Around March of this year, my wife and I were driving somewhere. I turned to her and said, "What should we do if in two to five years all of my skills are economically worthless?"

Looking back on 2025, I'm realizing this may turn out to have been a transformational year. Of course, it's also likely that I will look back on this post in ten years and think how naive and foolish I was. So far though, the signs look to me to be on the side of radical transformation.

For me there were two things that happened around March that shook my worldview and led to that conversation with my wife.

First, I tried Github Copilot's agent mode.

My experience with vibe coding to that point had been mostly "this is pretty neat, but it is fundamentally limited." But I also noticed that if you ask an LLM to write some code, compile it, and paste the error messages into the chat, the LLM could often fix them. It makes sense. Most of my code doesn't work the first time either, but by iterating with the tools at my disposal I can usually get something working. Agent mode automated this copy-paste loop and made it feel like a bot that could complete well-defined units of work on its own. That was the moment that made me think there might really be something here.

Agent mode demonstrates something else that's powerful: it creates an environment where self-play is possible. The last few years' progress in AI has mostly come from training on larger and larger data sets. By now, we have trained on essentially the entire intellectual output of the human race. There just doesn't seem to be enough data to keep making gains in the same way. On the other hand, AlphaGo and friends have shown that self-play can work wildly well, so why wouldn't we expect the same if we could apply self-play to LLMs? Coding is basically a game we play against the compiler and the laws of mathematics. It's easy to tell if we've won, because our code compiles, the tests pass, etc. This means AI can create its own training data when working on coding problems by training on traces that led to successfully completing the task.1

Second, I read AI 2027 .

I know the main authors more on the alarmist end of the spectrum, but I think AI 2027 made such a big impact on me because I read it on the heels of being astounded by agent mode. I'll admit, the idea that we'll have superintelligent nanobots in just two years sounds absurd. On the other hand, the individual steps they laid out from here to there do not strike me as beyond the realm of plausibility. One of the things that was really powerful about the AI 2027 scenario was that the timelines are steep enough that months matter. Things happen on a timescale that we can see play out in essentially real time. Even if 2027 is too early, 2030 or 2035 or 2040 would still impact my life in profound ways.

With that in mind, Al 2027 gives me a baseline to evaluate subsequent developments against. It gives me a way to say" are we ahead of schedule or behind?"

We're only about six months out so maybe we shouldn't expect much progress along that scenario. On the other hand, that's about 20% of the whole 2027 timeline, so it seems like a reasonable time to start evaluating some of their predictions. On the quantitative side, my sense is we are behind their compute projections, but perhaps making better than expected algorithmic progress. The qualitative experience seems pretty spot on. We have agents that are able to do surprising things but fail in hilarious and sometimes adorable ways. We're also starting to see AI become a significant political issue. All in all I'd say the overall 2027 scenario does not yet seem fundamentally broken.

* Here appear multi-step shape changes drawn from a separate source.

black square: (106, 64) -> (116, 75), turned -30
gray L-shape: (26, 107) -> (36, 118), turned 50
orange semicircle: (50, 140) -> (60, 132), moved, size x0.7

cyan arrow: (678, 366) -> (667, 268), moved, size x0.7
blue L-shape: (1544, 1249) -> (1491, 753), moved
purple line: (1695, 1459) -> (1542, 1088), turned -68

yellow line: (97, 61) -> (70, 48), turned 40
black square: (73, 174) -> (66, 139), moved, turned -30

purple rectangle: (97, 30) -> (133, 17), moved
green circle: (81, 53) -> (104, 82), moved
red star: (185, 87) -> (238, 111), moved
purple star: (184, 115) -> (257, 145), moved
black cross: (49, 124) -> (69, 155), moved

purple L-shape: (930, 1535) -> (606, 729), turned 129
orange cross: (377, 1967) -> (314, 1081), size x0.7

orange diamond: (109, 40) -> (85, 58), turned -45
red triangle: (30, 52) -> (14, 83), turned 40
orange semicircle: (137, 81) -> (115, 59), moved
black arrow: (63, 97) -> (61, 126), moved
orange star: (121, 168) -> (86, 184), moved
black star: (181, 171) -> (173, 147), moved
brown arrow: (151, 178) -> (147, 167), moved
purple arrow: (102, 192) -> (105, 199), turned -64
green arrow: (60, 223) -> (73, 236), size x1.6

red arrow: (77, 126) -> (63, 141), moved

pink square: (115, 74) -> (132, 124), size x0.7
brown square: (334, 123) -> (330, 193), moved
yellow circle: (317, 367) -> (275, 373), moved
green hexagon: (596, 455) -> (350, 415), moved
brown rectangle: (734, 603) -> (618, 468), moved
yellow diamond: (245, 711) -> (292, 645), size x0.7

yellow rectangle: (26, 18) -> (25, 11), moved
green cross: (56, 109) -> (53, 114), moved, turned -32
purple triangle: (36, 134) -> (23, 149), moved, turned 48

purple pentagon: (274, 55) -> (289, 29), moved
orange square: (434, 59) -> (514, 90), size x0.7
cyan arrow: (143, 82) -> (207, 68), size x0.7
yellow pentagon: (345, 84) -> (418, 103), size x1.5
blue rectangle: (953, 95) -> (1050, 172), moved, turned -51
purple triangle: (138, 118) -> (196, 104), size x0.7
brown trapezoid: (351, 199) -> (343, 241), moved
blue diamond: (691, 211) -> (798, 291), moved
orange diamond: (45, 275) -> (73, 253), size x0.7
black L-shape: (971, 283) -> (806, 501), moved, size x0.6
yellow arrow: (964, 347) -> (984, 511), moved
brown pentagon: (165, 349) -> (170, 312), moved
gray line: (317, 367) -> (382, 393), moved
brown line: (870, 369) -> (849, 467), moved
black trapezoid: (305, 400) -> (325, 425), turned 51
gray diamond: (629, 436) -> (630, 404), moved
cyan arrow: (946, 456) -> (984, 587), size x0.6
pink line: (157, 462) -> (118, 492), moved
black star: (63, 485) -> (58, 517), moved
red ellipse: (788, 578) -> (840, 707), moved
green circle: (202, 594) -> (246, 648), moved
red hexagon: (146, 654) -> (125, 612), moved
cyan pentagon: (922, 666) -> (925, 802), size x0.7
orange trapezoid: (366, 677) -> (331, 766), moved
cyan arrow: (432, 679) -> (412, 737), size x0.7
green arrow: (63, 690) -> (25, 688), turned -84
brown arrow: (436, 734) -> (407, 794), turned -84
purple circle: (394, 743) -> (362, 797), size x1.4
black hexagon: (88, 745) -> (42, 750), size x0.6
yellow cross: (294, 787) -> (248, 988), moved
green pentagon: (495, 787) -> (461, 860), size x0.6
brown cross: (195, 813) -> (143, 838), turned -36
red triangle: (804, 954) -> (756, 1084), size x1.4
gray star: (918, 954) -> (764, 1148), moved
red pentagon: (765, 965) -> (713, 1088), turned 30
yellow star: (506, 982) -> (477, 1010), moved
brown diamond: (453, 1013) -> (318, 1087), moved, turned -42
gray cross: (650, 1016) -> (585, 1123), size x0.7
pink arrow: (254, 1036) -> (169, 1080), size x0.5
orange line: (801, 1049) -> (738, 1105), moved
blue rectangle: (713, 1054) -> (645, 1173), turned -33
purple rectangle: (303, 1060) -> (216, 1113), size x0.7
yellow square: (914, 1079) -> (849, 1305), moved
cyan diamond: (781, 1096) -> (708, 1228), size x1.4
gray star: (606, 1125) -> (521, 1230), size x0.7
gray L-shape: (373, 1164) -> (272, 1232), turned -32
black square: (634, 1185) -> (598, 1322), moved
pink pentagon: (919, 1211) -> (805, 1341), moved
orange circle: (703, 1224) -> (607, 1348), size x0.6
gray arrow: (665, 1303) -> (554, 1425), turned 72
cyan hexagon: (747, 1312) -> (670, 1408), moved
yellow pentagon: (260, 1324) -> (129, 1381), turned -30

This past year I've found myself reflecting often on a conversation I had around 2005. I was in college working on a computer science degree, talking with a friend who worked in an auto parts factory. I said something about how the Internet had completely transformed our way of life. My friend responded, "Maybe for you, but it hasn't made much difference to normal people's lives!" At the time it was a good reminder that I lived in a techno-bubble and that my experiences maybe were not typical. But fast forward 20 years and the internet is everywhere. We do so much shopping online that it's getting harder to even find brick-and-mortor stores.2 We organize social groups through things like Facebook and WhatsApp. We RSVP for weddings online and plan baby showers online. The Internet has been blamed for the downfall of democracy, crippling societal anxiety, and any number of nation- and world-wide issues. I think it's fair to say the Internet has transformed the lives even of non-computer nerds.

I have a feeling now is a similar time with AI. Those of us in the tech industry are positioned to see the strongest early impacts, while for most people AI has not lived up to the hype.3 But I doubt that coding will be AI's last success.

So back to that car ride. My wife asked if I really thought this would happen, that in a few years computers would be able to do all the work I do now. "Probably not," I said, "but it seems like enough of a possibility that it's worth having a plan."


1

I've since learned this is called Reinforcement Learning with Verifiable Rewards (RLVR), and it seems it has provided a lot of the coding progress for recent models.

2

That's my experience, anyway, but I also live in Silicon Valley. Maybe in the rest of the world you can still drive to stores and shop in person.

3

To be fair, it hasn't lived up to the hype for coding agents either, but I think that has more to do with how much hype there is. The coding capabilities of current models genuinely impress me, despite the shortcomings they still have.